Ti sembra di essere come ogni altro ammalato, come ogni altro vecchio e istintivamente cerchi di lottare, di aggrapparti per stringere almeno altri pochi giorni di vita, sia pure nella debolezza della senilità o nella sofferenza della malattia. Fratello, risvegliati, tu sei un figliolo di Dio, non hai motivo di temere il sepolcro e non hai ragione di rammaricarti della fine della tua vita quaggiù.
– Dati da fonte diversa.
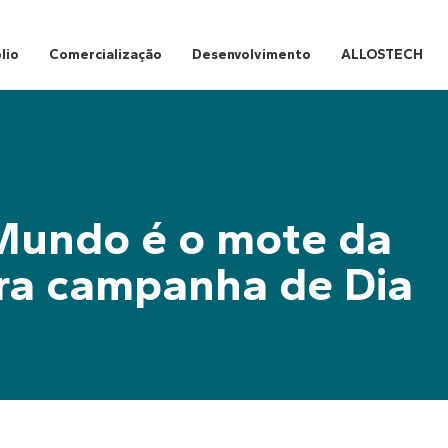
lio
Comercialização
Desenvolvimento
ALLOSTECH
Mundo é o mote da
ra campanha de Dia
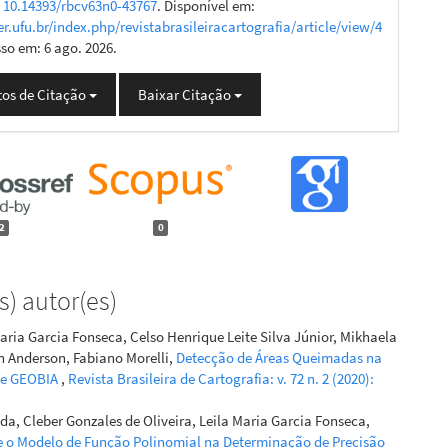
:
10.14393/rbcv63n0-43767
. Disponível em:
er.ufu.br/index.php/revistabrasileiracartografia/article/view/4
sso em: 6 ago. 2026.
os de Citação
Baixar Citação
2
0
) autor(es)
aria Garcia Fonseca, Celso Henrique Leite Silva Júnior, Mikhaela
in Anderson, Fabiano Morelli,
Detecção de Áreas Queimadas na
s e GEOBIA
,
Revista Brasileira de Cartografia: v. 72 n. 2 (2020):
a, Cleber Gonzales de Oliveira, Leila Maria Garcia Fonseca,
e o Modelo de Função Polinomial na Determinação de Precisão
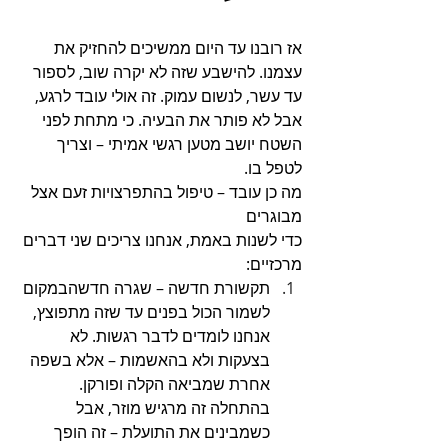
אז רובנו עד היום ממשיכים להחזיק את 
עצמנו. להישבע שזה לא יקרה שוב, לספור 
עד עשר, לנשום עמוק. זה אולי עובד לרגע, 
אבל לא פותר את הבעיה. כי מתחת לפני 
השטח יושב מטען רגשי אמיתי – וצריך 
לטפל בו.
מה כן עובד – טיפול בהתפרצויות זעם אצל 
מבוגרים
כדי לשנות באמת, אנחנו צריכים שני דברים 
מרכזיים:
תקשורת חדשה – שגרה חדשהבמקום 
לשמור הכול בפנים עד שזה מתפוצץ, 
אנחנו לומדים לדבר רגשות. לא 
בצעקות ולא בהאשמות – אלא בשפה 
אחרת שמביאה הקלה ופורקן. 
בהתחלה זה מרגיש מוזר, אבל 
כשמבינים את התועלת – זה הופך 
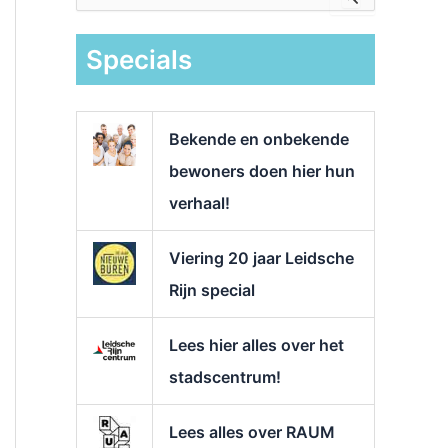
e
k
Specials
n
a
a
r
Bekende en onbekende
:
bewoners doen hier hun
verhaal!
Viering 20 jaar Leidsche
Rijn special
Lees hier alles over het
stadscentrum!
Lees alles over RAUM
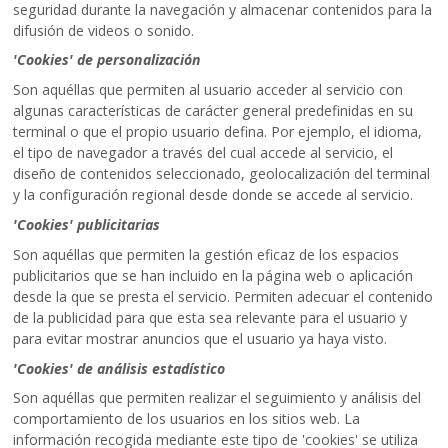
seguridad durante la navegación y almacenar contenidos para la
difusión de videos o sonido.
'Cookies' de personalización
Son aquéllas que permiten al usuario acceder al servicio con
algunas características de carácter general predefinidas en su
terminal o que el propio usuario defina. Por ejemplo, el idioma,
el tipo de navegador a través del cual accede al servicio, el
diseño de contenidos seleccionado, geolocalización del terminal
y la configuración regional desde donde se accede al servicio.
'Cookies' publicitarias
Son aquéllas que permiten la gestión eficaz de los espacios
publicitarios que se han incluido en la página web o aplicación
desde la que se presta el servicio. Permiten adecuar el contenido
de la publicidad para que esta sea relevante para el usuario y
para evitar mostrar anuncios que el usuario ya haya visto.
'Cookies' de análisis estadístico
Son aquéllas que permiten realizar el seguimiento y análisis del
comportamiento de los usuarios en los sitios web. La
información recogida mediante este tipo de 'cookies' se utiliza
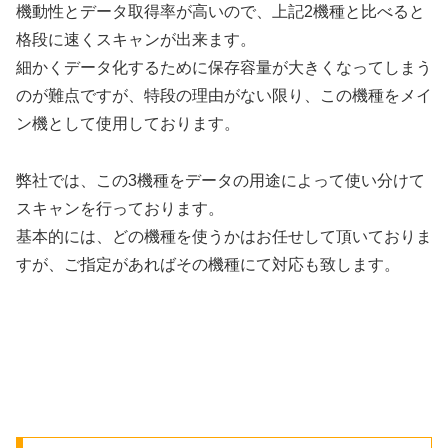
機動性とデータ取得率が高いので、上記2機種と比べると
格段に速くスキャンが出来ます。
細かくデータ化するために保存容量が大きくなってしまう
のが難点ですが、特段の理由がない限り、この機種をメイ
ン機として使用しております。
弊社では、この3機種をデータの用途によって使い分けて
スキャンを行っております。
基本的には、どの機種を使うかはお任せして頂いておりま
すが、ご指定があればその機種にて対応も致します。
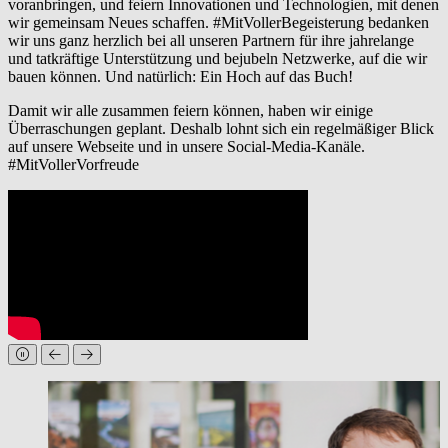
voranbringen, und feiern Innovationen und Technologien, mit denen
wir gemeinsam Neues schaffen. #MitVollerBegeisterung bedanken
wir uns ganz herzlich bei all unseren Partnern für ihre jahrelange
und tatkräftige Unterstützung und bejubeln Netzwerke, auf die wir
bauen können. Und natürlich: Ein Hoch auf das Buch!
Damit wir alle zusammen feiern können, haben wir einige
Überraschungen geplant. Deshalb lohnt sich ein regelmäßiger Blick
auf unsere Webseite und in unsere Social-Media-Kanäle.
#MitVollerVorfreude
Ricordati che se guardi avanti e guardi con fede esultante, fra poco « sarai assente dal corpo, ma presente con il Signore ». I tuoi occhi si chiuderanno ad uno spettacolo di sofferenze, di debolezze, di peccato e si riapriranno ad uno spettacolo di gaudio, di potenza, di santità. Forse vedrai per l’ultima volta coloro che hai amato per i vincoli del sangue e subito dopo vedrai finalmente quel Salvatore benedetto che ti ha amato e ti ama di un amore che vive sopra tutti i vincoli contingenti e fallaci.
Ricordati: soltanto fra poche ore, forse fra pochi istanti abbandonerai un fardello che ormai è divenuto pesante di debolezze e di dolori, dopo essere stato pesante di passioni e di peccati, e potrai librarti leggero, eppur potente, nelle sfere del vero e del bene, ove non avvertirai più le limitazioni e i dolori dell’involucro della tua carne.
Giovane di una giovinezza imperitura e forte di una forza divina tu starai con Cristo, oltre il confine. Allora vedrai quanto è stato entrare nelle promesse di Dio e quanto è stato dolce quel trapasso tanto paventato dagli uomini.
La morte, l’inferno, la malattia non susciteranno più emozioni disordinate nel tuo cuore perché saprai di averle lasciate fuori dalle mura preziose della città e ti accorgerai anche che nessun rimpianto cercherà di condurre la tua mente ai luoghi che ti sembrava duro abbandonare, perché ti sentirai completamente felice, completamente appagato in Dio.
Potrai udire « cose ineffabili » e lì, in mezzo alle miriadi degli angeli osannanti, anche tu potrai aggiungere la tua voce per cantare l’inno della gloria. I frutti di quel paese saranno i tuoi, la tua mano potrà coglierli e i fiori di quella terra potranno intrecciare le tue ghirlande, e tu gusterai sapori deliziosi e respirerai profumi soavi. No, non è una bella fiaba tanto fantastica quanto irreale ed irrealizzabile, è la più solida delle realtà perché è fondata sull’immutabile parola di Dio.
Perché dunque dovresti temere di varcare quella soglia che si chiama la morte? Ricordati che è vero per te e per me quello che era vero per l’apostolo Paolo, cioè che il « morire è guadagno ». Anche noi abbiamo vivere con il « desiderio » di partire da questo corpo per andare con Cristo. « Con Cristo »! Pensa seriamente, profondamente a questa realtà: « andare con Cristo »!
Puoi bramare un incontro più desiderabile? Cristo, il tuo Salvatore; Colui che è morto per te, che è risorto per te, che è asceso per te; Colui che ha dato diritto a te e a me di chiamarci figlioli di Dio, ti accoglierà. Potrai gettarti fra le sue braccia, vederlo da vicino, udire la sua parola dolcissima; potrai sederti, come Maria ai suoi piedi, e rimanere come discepolo riverente, in adorazione ed ascolto.
O morte, quanto sei desiderabile! Ancella dei servitori di Dio, apri anche davanti a me i drappeggi che nascondono la gloria; introducimi nelle stanze eterne del mio Signore! Non dovrebbe essere questo il nostro anelito? In questo anelito non c’è la disperazione del suicida o il ragionamento cupo del fatalista; non c’è lo sprezzo dell’audace o la rassegnazione del vinto; no, c’è la consapevolezza gioiosa della fede, c’è il palpito dell’amore, c’è il calore della speranza.
È l’anelito di colui che ha trovato vita in Dio, ha vissuto con Dio, e vuol vivere assieme a Dio. Egli brama che le catene si rompano, i lacci si spezzino e libero, finalmente libero, possa elevarsi nelle sfere serene della luce, della gloria, della vita per tutta l’eternità.

Ripetiamo per questi: « Beati i morti che muoiono nel Signore »!